We already tried a cleaner way to do the same thing, which also handles deactivation on uninstall - just filter the value of the option rather than modifying it in the database. However there are two major issues with this approach - it causes an error on the plugins list since a non-existent plugin is marked as “active”, or if WooCommerce is actually still present but deactivated, then it will be re-activated by this code. See: Add the woocommerce/woocommerce.php to active_plugins options by bahiirwa · Pull Request #133 · ClassicPress/classic-commerce · GitHub
Due to the complexity of this issue, and what needs to be done in order to solve it automatically (disable WooCommerce if it still exists on the site, and replace it with something else), I’m not sure if this is a good idea. Not all users will need to install this compatibility plugin, so I think you might want to consider making it optional.
If you really want to avoid an extra, small plugin, it might also be possible to work around this issue using a filter/hook that returns different results depending on where it is called from - but this is not really a type of code that I would call “production-ready”.

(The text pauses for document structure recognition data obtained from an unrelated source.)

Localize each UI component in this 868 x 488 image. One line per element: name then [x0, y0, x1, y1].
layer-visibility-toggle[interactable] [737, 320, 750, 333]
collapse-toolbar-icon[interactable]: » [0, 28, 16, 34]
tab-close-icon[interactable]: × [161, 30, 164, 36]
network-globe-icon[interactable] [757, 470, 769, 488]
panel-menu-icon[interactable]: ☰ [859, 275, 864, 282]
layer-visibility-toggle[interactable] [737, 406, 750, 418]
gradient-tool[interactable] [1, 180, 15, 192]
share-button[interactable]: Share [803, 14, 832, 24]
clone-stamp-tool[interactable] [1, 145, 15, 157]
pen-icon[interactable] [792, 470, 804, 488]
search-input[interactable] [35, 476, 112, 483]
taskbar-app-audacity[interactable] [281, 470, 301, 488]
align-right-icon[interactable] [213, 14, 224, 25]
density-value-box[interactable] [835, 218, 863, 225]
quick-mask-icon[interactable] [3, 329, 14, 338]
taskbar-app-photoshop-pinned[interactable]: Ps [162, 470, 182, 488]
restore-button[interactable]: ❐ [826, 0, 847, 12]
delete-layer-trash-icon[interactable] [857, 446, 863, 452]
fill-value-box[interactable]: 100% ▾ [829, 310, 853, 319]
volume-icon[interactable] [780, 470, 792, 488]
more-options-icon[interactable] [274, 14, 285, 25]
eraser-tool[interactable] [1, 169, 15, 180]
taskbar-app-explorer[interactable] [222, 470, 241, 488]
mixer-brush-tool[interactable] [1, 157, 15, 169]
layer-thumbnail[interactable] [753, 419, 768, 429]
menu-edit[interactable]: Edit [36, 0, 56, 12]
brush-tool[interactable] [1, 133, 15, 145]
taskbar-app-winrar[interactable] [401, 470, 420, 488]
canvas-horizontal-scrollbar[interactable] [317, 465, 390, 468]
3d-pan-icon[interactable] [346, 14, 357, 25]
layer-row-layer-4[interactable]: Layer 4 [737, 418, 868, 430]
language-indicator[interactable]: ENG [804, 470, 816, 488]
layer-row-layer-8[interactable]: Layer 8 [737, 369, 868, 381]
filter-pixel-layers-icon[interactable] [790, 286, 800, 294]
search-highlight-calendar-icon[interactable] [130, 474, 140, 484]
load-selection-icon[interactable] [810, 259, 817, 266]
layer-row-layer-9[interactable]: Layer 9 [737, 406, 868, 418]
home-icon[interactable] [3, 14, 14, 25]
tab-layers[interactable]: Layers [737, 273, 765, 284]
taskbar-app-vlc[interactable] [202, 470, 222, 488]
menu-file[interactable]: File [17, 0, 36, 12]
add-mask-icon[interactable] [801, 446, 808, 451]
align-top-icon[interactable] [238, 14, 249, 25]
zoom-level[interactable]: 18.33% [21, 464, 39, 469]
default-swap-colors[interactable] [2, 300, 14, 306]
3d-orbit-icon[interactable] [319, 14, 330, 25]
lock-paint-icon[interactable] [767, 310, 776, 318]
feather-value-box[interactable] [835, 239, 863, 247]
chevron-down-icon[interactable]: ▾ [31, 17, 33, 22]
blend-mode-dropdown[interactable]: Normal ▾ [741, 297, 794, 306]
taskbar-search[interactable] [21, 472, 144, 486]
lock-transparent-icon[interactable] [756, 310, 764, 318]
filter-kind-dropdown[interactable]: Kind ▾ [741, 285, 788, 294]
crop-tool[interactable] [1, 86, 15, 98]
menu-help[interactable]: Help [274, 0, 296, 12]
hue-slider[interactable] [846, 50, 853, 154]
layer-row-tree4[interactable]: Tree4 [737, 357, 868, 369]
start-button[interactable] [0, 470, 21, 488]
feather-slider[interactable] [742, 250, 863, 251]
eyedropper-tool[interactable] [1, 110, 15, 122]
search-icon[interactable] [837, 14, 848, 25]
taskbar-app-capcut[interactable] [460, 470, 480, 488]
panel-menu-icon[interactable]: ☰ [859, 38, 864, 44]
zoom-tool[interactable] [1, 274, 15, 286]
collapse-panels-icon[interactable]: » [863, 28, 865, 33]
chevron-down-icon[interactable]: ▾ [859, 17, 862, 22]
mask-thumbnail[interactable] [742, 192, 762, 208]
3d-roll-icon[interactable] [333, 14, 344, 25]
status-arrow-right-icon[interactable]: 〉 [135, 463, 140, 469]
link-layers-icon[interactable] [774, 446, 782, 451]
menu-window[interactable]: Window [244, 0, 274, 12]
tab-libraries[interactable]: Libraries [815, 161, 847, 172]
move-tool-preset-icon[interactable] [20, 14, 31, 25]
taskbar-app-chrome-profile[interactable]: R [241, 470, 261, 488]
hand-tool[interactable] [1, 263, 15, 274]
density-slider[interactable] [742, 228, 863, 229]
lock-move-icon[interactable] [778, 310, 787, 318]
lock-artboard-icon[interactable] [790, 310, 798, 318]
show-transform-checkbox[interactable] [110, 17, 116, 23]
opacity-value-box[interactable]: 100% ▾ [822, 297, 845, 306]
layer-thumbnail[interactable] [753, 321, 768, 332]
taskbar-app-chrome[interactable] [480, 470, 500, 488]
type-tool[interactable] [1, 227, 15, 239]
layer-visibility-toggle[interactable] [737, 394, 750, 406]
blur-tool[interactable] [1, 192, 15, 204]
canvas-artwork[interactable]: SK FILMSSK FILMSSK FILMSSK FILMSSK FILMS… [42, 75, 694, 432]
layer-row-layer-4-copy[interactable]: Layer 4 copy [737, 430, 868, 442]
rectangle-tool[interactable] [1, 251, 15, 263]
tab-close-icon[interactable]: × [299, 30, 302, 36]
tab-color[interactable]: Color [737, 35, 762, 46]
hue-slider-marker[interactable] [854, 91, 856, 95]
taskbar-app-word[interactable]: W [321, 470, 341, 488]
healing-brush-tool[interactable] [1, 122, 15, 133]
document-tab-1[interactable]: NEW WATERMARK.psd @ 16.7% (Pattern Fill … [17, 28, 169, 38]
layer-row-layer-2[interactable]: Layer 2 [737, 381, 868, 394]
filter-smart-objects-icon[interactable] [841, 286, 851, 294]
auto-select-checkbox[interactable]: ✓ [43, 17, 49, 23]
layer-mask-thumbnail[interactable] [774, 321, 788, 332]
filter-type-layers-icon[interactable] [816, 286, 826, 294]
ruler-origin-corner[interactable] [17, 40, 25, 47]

I’m also open to other fixes that involve adding new filters to ClassicPress, but any such solution would have the drawback that the plugin requires a minimum version of ClassicPress (and not WordPress) in order to work properly.

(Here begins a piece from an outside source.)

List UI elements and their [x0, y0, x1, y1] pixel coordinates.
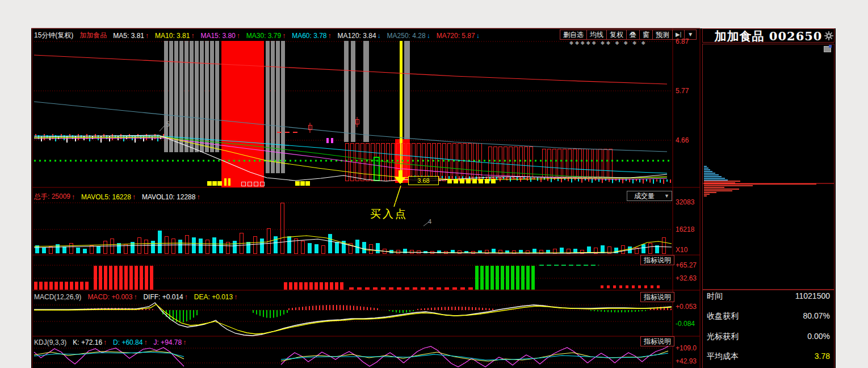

How many of these are there really? In any case, the best long-term fix is to get extension authors to update their code for full compatibility.
Oh I see, sorry. That’s an unknown, but there are plugins like EDD, WP RSS Aggregator, etc, that have large numbers of extensions and may need to be forked in the future.
I think and think.
There’s a fix for this. Not in code.
You fork WooCommerce. People need extensions. Ok. There is room here for a dev company to just supply the forked extensions modified accordingly on a paid basis.
This will be structured in time, and it’s the only clean solution.
For now we can think of boundling the most used wc extensions in one big package together with the compatibility plugin. Telling users there is some dev preparing the cc versions.
They can use the free wc boundle, or buy the cc boundle that may come with enanchements of all sorts.
I know I am crazy. But I am an user…
That’s a fair point. The aim to let CC “handle the rest” is still sound even if that means it doesn’t install the plugin. But at the same time, I’m acutely aware of the many rabbit holes this could lead us down.